GARO PAYLAN (Diyarbakır) - Sayın Başkan, Meclisin itibarını korumak için terk ettik Komisyonu.

BAŞKAN CEVDET YILMAZ - Değerli arkadaşlar, bu sorularla ilgili konulara geçmeden Bülent Bey'in bir genel değerlendirmesi oldu, onunla ilgili de bir şey söylemek isterim.

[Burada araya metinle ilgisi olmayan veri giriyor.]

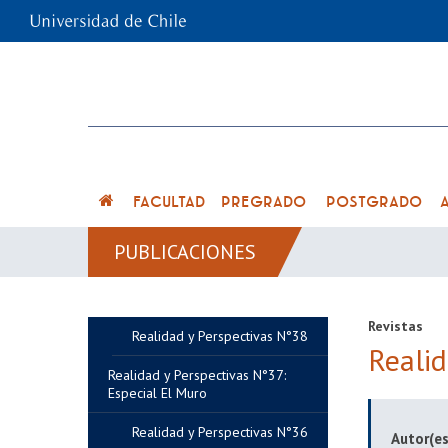
FACULTAD
PREGRADO
POSTGRADO
PUBLICACIONES
Revistas
Realidad y Perspectivas N°38
Reali
Realidad y Perspectivas N°37:
Especial El Muro
Realidad y Perspectivas N°36
Autor(es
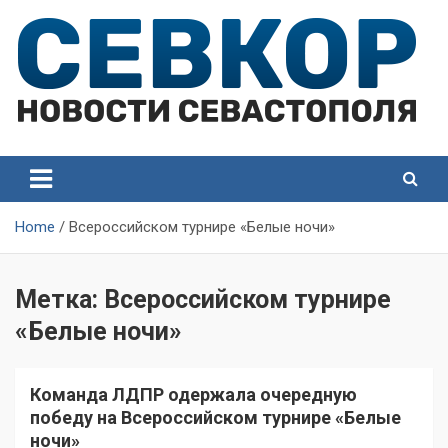
Skip
to
content
СевКор — Самые главные и актуальные новости
СевКор — Новости
Севастополя
Севастополя
Home
Всероссийском турнире «Белые ночи»
Метка:
Всероссийском турнире
«Белые ночи»
Команда ЛДПР одержала очередную
победу на Всероссийском турнире «Белые
ночи»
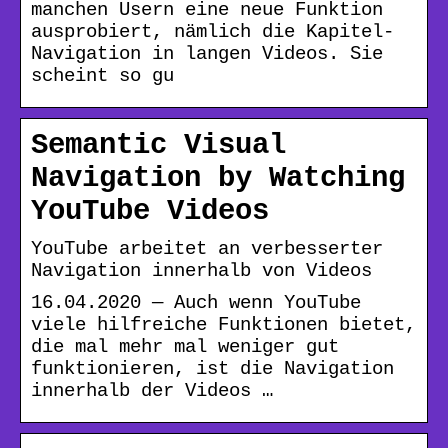
manchen Usern eine neue Funktion
ausprobiert, nämlich die Kapitel-
Navigation in langen Videos. Sie
scheint so gu
Semantic Visual
Navigation by Watching
YouTube Videos
YouTube arbeitet an verbesserter
Navigation innerhalb von Videos
16.04.2020 — Auch wenn YouTube
viele hilfreiche Funktionen bietet,
die mal mehr mal weniger gut
funktionieren, ist die Navigation
innerhalb der Videos …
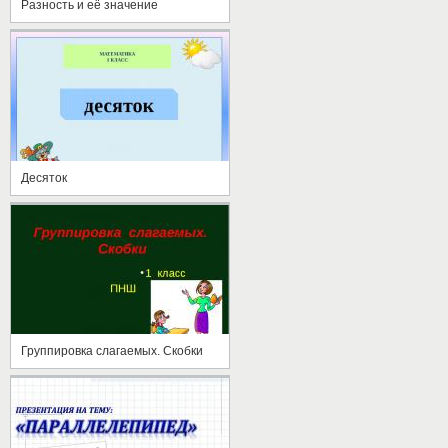
Разность и её значение
Десяток
Группировка слагаемых. Скобки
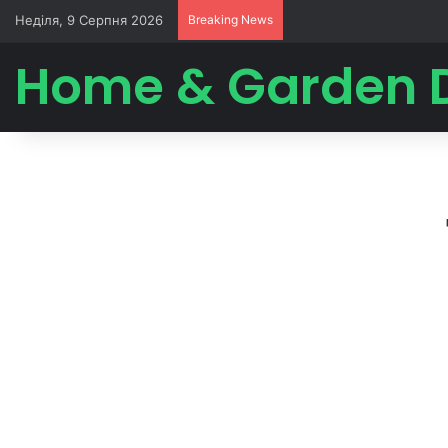
Неділя, 9 Серпня 2026
Breaking News
Home & Garden 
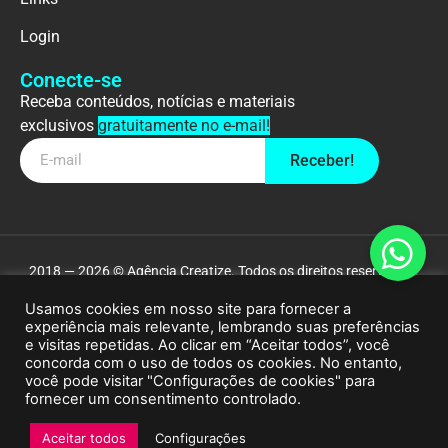
Login
Conecte-se
Receba conteúdos, notícias e materiais
exclusivos
gratuitamente no e-mail!
Receber!
2018 — 2026 © Agência Creatize. Todos os direitos reservados.
Usamos cookies em nosso site para fornecer a
experiência mais relevante, lembrando suas preferências
e visitas repetidas. Ao clicar em “Aceitar todos”, você
concorda com o uso de todos os cookies. No entanto,
você pode visitar "Configurações de cookies" para
fornecer um consentimento controlado.
Aceitar todos
Configurações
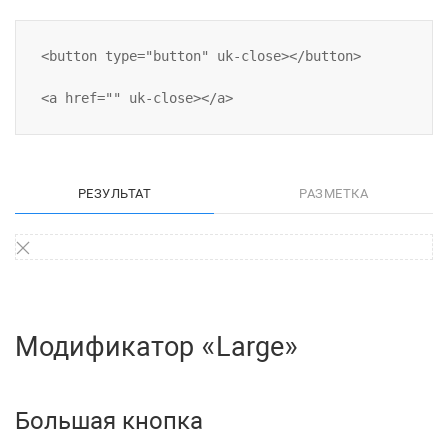
<button type="button" uk-close></button>

РЕЗУЛЬТАТ
РАЗМЕТКА
Модификатор «Large»
Большая кнопка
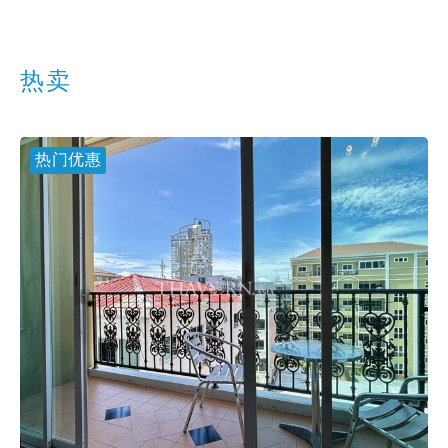
热卖
热门优惠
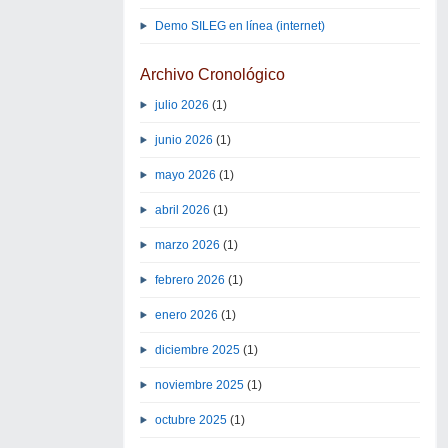
Demo SILEG en línea (internet)
Archivo Cronológico
julio 2026
(1)
junio 2026
(1)
mayo 2026
(1)
abril 2026
(1)
marzo 2026
(1)
febrero 2026
(1)
enero 2026
(1)
diciembre 2025
(1)
noviembre 2025
(1)
octubre 2025
(1)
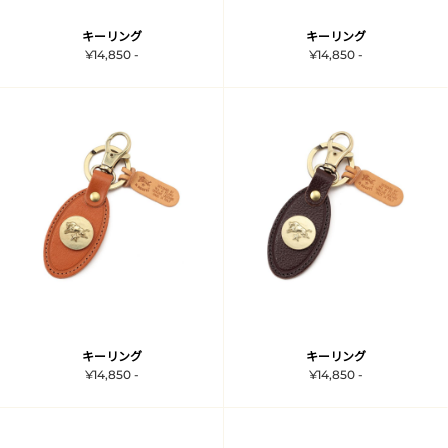
キーリング
キーリング
¥14,850 -
¥14,850 -
キーリング
キーリング
¥14,850 -
¥14,850 -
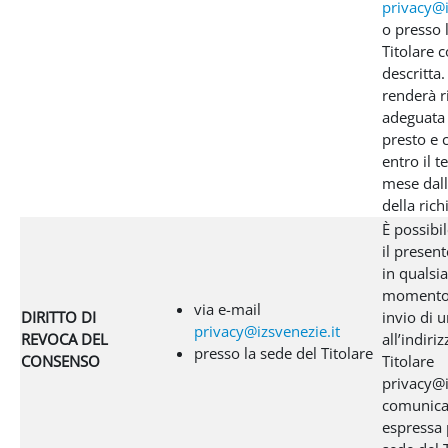
privacy@i
o presso 
Titolare 
descritta. 
renderà r
adeguata 
presto e
entro il t
mese dall
della rich
È possibi
il presen
in qualsia
momento 
via e-mail
DIRITTO DI
invio di 
privacy@izsvenezie.it
REVOCA DEL
all’indiri
presso la sede del Titolare
CONSENSO
Titolare
privacy@i
comunica
espressa 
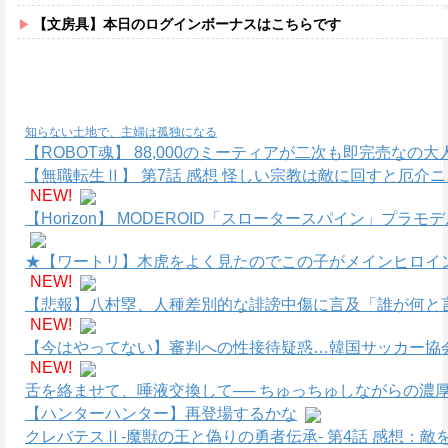
【文房具】本日のログインボーナスはこちらです
知らない土地で、主婦は孤独になる
【ROBOT魂】 88,000のミーティアが二次も即完売なの
【無職転生Ⅱ】 第7話 感想 怪しい宗教は敵に回すと厄介
NEW!
【Horizon】 MODEROID「スロータースパイン」プラ
★【ワートリ】木虎をよく見たのでこの子がメインヒロイ
NEW!
【悲報】八村塁、人種差別的な誹謗中傷に言及「誰が何と
NEW!
【今はやってない】審判への性接待疑惑…韓国サッカー協
NEW!
舌を絡ませて、唾液交換して── ちゅっちゅしながらの濃厚
【ハンターハンター】再登場するかな
クレバテスⅡ-魔獣の王と偽りの勇者伝承- 第4話 感想：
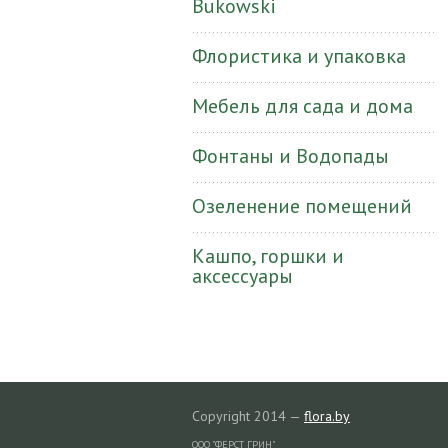
Bukowski
Флористика и упаковка
Мебель для сада и дома
Фонтаны и Водопады
Озеленение помещений
Кашпо, горшки и
аксессуары
Copyright 2014 —
flora.by
ООО "ФЕРСТ ГРИН"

"Yeni yönetim sistemimizde artık iktidar yok -"Muhalefet de yok." demesi lazım tabii, o kısmı da ben ilave edeyim- 'İktidar partisi, muhalefet partisi' demememiz lazım; 'en çok oya sahip 1'inci parti veya 2'nci parti, 3'üncü parti; grubu en fazla olan partiler' gibi ifadeler kullanmamız lazım." dedi. Elbette bu böyle değerlendirilebilir ama böyle değerlendirdiğimiz taktirde iktidar da muhalefet de hem eleştirecek hem takdir edecek demektir yani eski kalıplarla düşünmeyeceksek. Bu bir kültür meselesi, belki zamanla böyle bir siyasal kültüre doğru evrileceğiz; gerçekten burada iktidardan arkadaşlarımız daha fazla eleştirecekler -eski tabirlerle söylüyorum- muhalefetten arkadaşlarımız da daha çok takdir edecekler belki. Keşke Türkiye böyle bir olgunluğa ulaşabilse, bu hepimizin bir temennisi olur; bunu ifade edeyim.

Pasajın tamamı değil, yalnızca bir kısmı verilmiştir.